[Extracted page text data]
== Segment start ==

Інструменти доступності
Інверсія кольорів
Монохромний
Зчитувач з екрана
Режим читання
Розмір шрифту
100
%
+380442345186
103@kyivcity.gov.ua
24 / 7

== Segment end ==
== Segment start ==

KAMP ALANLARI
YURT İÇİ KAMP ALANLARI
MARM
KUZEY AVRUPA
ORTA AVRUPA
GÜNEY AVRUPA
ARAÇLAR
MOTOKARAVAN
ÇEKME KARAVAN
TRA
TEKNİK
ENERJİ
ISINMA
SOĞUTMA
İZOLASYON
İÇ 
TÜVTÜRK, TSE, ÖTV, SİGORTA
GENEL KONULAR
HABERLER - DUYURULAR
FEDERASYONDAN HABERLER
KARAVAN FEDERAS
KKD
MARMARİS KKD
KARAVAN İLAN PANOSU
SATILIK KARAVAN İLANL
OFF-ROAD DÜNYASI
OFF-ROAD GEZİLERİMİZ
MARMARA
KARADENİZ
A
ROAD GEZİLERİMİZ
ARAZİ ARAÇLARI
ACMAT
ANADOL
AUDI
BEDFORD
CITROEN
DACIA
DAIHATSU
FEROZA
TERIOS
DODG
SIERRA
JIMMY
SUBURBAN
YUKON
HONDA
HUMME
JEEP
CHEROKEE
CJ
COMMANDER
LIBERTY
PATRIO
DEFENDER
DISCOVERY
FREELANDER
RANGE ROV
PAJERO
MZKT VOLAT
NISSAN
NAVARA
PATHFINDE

== Segment end ==
== Segment start ==

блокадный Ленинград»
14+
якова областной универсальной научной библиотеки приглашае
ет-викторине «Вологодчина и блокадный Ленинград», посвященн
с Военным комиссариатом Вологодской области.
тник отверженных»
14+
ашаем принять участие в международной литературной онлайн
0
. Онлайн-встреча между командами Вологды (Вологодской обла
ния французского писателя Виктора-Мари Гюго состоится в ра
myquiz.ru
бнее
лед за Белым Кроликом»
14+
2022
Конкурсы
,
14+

== Segment end ==

WHAT TO PRODUCE: Only lines holding the word "ROAD" belong in the answer; copy all of them from the records.

TASK OUTPUT:
OFF-ROAD DÜNYASI
OFF-ROAD GEZİLERİMİZ
ROAD GEZİLERİMİZ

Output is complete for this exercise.